Relationship to prior decisions

  • Supersedes the worktree rejection in 2026-06-02-parallel-execution-design.md (contextualized, not contradicted — ADR 0004).
  • Drops two intermediate ideas explored and rejected this session: evolving claude-agent-service into its own session/tmux/worktree runtime, and building a bespoke breakglass-generalized console — both replaced by T3.
  • Reuses the issue-responder guardrails, the CI/CD chain, the beads-dispatcher CronJob pattern, presence, Loki, and the design skills.

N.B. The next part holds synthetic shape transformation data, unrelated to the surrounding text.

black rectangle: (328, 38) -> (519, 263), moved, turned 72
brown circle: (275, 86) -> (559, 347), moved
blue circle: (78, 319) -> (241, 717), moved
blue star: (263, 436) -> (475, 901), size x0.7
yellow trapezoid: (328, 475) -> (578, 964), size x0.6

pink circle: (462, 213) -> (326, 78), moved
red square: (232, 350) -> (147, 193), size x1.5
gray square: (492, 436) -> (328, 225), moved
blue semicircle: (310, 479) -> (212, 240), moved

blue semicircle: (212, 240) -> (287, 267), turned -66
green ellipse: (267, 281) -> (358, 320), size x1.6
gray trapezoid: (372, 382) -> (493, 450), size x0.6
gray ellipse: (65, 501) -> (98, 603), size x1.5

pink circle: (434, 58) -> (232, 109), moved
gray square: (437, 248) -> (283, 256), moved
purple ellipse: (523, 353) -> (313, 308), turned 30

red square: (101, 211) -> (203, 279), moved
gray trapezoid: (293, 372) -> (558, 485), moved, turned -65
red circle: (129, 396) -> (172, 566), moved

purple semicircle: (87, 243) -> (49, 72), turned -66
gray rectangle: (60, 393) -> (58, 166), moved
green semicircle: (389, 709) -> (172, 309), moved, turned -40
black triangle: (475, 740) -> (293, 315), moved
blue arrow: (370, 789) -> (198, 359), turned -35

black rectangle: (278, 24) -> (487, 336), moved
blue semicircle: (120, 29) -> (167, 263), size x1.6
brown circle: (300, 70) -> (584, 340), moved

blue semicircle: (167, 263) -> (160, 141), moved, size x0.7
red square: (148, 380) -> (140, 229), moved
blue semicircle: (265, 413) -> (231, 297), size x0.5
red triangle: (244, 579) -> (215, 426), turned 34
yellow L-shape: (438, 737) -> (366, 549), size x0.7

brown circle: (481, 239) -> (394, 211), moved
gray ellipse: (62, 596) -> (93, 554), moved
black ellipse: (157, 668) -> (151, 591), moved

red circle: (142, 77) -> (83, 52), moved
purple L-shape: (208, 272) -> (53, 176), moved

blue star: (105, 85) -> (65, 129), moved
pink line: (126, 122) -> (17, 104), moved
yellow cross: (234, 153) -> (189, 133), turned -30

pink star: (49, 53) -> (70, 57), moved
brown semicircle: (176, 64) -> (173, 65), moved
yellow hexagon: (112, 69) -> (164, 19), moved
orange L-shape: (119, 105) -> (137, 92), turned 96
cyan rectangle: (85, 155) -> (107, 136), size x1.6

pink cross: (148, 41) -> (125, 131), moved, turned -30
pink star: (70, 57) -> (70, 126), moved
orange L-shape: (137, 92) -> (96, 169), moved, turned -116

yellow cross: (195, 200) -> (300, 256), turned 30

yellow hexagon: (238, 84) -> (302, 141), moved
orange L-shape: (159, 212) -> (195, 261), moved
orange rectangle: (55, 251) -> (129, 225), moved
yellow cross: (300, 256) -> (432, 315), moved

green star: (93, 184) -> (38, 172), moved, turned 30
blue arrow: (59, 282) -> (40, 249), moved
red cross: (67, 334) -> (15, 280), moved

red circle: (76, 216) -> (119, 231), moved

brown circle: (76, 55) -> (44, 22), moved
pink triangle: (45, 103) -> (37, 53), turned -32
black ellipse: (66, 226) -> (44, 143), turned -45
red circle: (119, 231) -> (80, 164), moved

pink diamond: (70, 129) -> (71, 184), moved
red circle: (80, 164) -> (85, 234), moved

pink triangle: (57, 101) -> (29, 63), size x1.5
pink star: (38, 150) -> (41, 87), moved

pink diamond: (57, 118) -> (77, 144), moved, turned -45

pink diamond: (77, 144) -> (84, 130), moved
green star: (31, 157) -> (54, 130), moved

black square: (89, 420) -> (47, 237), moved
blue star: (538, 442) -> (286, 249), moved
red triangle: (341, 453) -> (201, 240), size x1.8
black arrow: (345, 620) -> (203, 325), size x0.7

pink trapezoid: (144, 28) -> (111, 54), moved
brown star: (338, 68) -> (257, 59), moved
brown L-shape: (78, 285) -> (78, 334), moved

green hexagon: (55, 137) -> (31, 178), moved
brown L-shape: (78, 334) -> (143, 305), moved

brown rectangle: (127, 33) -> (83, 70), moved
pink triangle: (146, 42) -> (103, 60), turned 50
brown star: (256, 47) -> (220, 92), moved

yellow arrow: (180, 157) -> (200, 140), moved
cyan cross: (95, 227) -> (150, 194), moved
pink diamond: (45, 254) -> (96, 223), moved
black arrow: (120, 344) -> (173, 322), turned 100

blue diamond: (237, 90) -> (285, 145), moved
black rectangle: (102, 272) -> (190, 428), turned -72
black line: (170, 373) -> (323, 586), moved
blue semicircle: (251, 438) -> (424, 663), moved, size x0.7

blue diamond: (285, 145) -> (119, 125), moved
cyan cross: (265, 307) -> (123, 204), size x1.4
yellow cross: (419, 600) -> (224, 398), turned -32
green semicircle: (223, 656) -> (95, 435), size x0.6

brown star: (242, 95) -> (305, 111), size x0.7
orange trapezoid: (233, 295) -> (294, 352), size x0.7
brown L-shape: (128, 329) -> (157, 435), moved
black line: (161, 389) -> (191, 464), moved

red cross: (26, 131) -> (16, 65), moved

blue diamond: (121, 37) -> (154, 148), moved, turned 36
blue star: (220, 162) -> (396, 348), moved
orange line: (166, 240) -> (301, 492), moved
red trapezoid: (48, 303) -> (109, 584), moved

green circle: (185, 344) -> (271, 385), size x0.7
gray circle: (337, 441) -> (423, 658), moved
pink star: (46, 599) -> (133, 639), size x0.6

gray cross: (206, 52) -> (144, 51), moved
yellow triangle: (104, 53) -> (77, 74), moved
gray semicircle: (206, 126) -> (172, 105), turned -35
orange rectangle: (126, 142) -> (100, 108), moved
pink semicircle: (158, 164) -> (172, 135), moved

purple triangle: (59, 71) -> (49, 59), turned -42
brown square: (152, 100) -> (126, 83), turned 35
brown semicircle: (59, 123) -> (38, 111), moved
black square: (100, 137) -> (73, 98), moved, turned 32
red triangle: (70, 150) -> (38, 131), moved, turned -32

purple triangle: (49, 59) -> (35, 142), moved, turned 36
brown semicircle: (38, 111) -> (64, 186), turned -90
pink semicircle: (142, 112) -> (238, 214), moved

Out of scope / open questions

  • Raw-terminal "take-over" of a worker (T3 is a GUI cockpit, not a terminal); if ever needed, that's a separate add-on.
  • Multi-tenant T3 (it is single-operator by design — fine, it matches the shared service identity).
  • Cross-repo dependency orchestration beyond per-issue "Blocked by".
  • T3 Code is pre-1.0 (~v0.0.x) and churny; the version-pin + Keel-exclude + swappable-backend discipline (ADR 0003) is the mitigation.